Dopo lo Hubschmid mi sono interessato a fondo dei relitti prelatini della Sardegna in parecchi miei scritti, in maniera particolare nella mia opera La Lingua Sardiana o dei Protosardi (Cagliari 2001, E. Gasperini Editore) e infine nella mia opera sotto stampa I toponimi della Sardegna – Significato e origine, II (EDES, Editrice Democratica Sarda, Sassari).

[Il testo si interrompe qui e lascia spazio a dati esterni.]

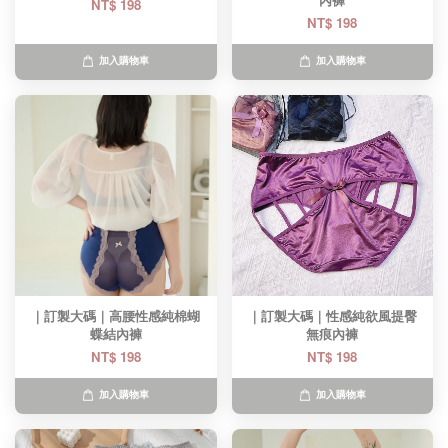
內褲
NT$ 198
NT$ 198
加入購物車
加入購物車
｜訂製大碼｜高腰性感純棉蝴
｜訂製大碼｜性感純欲風提臀
蝶結內褲
無痕內褲
NT$ 198
NT$ 198
加入購物車
加入購物車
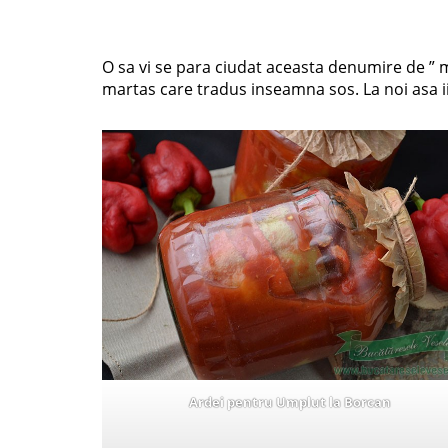
O sa vi se para ciudat aceasta denumire de ” m
martas care tradus inseamna sos. La noi asa 
Ardei pentru Umplut la Borcan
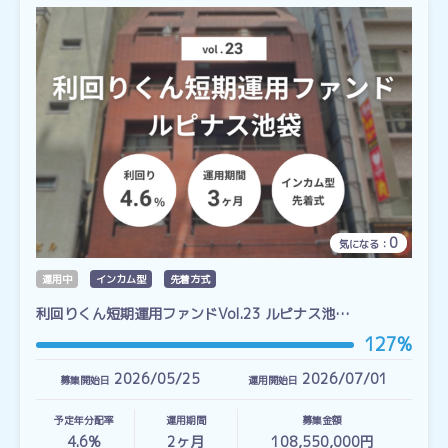
0
気になる：
運用中
インカム型
先着方式
利回りくん短期運用ファンドVol.23 ルピナス池…
127%
2026/05/25
2026/07/01
募集開始日
運用開始日
予定年分配率
運用期間
募集金額
4.6%
2
ヶ月
108,550,000円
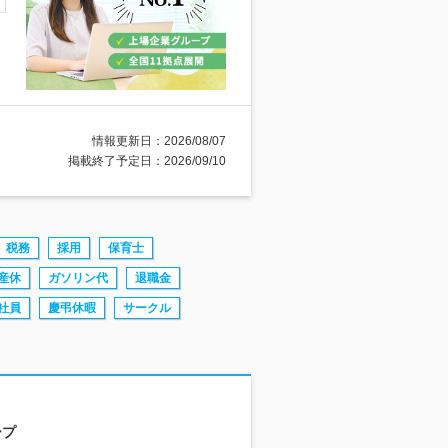
情報更新日：2026/08/07
掲載終了予定日：2026/09/10
税務
採用
保育士
産休
ガソリン代
退職金
社員
慶弔休暇
サークル
ープ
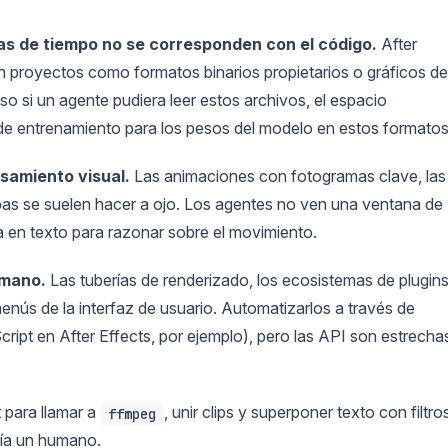
eas de tiempo no se corresponden con el código.
After
 proyectos como formatos binarios propietarios o gráficos de
si un agente pudiera leer estos archivos, el espacio
de entrenamiento para los pesos del modelo en estos formatos
samiento visual.
Las animaciones con fotogramas clave, las
pas se suelen hacer a ojo. Los agentes no ven una ventana de
a en texto para razonar sobre el movimiento.
umano.
Las tuberías de renderizado, los ecosistemas de plugins
enús de la interfaz de usuario. Automatizarlos a través de
cript en After Effects, por ejemplo), pero las API son estrecha
t para llamar a
, unir clips y superponer texto con filtro
ffmpeg
ría un humano.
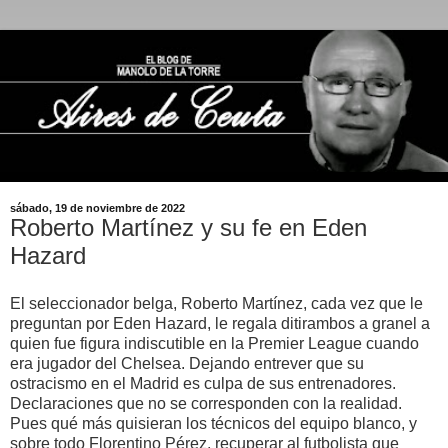
sábado, 19 de noviembre de 2022
Roberto Martínez y su fe en Eden
Hazard
El seleccionador belga, Roberto Martínez, cada vez que le
preguntan por Eden Hazard, le regala ditirambos a granel a
quien fue figura indiscutible en la Premier League cuando
era jugador del Chelsea. Dejando entrever que su
ostracismo en el Madrid es culpa de sus entrenadores.
Declaraciones que no se corresponden con la realidad.
Pues qué más quisieran los técnicos del equipo blanco, y
sobre todo Florentino Pérez, recuperar al futbolista que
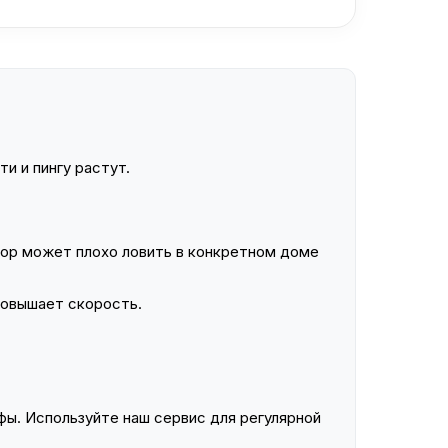
и и пингу растут.
ор может плохо ловить в конкретном доме
повышает скорость.
ы. Используйте наш сервис для регулярной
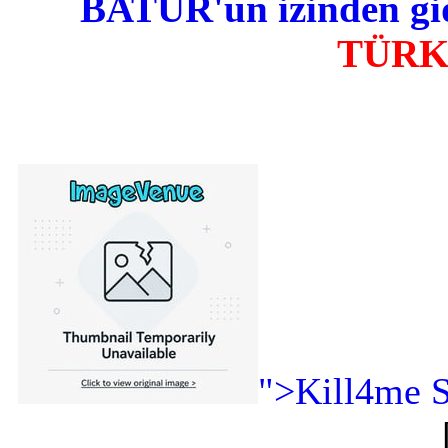
BATUR'un izinden gid
TÜR
">Kill4me S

Particolarmente in quest’ultima mia opera ho proceduto ad effettuare una importante distinzione: appartengono al “sostrato mediterraneo” non pochi fitonimi o nomi di piante ed essi sono da riportare alla lingua che parlavano i Prenuragici della Sardegna, quelli cioè che, in generale, ci hanno lasciato le tombe chiamate domos de Jana. Invece i vocaboli da riportare alla lingua dei Nuragici, i costruttori dei nuraghi e delle “tombe di gigante”, sono di “matrice indoeuropea”, fanno capo cioè ad una lingua che è “sorella” delle accennate lingue indoeuropee, il greco, il latino, l’italico, il celtico e lo slavo, ecc.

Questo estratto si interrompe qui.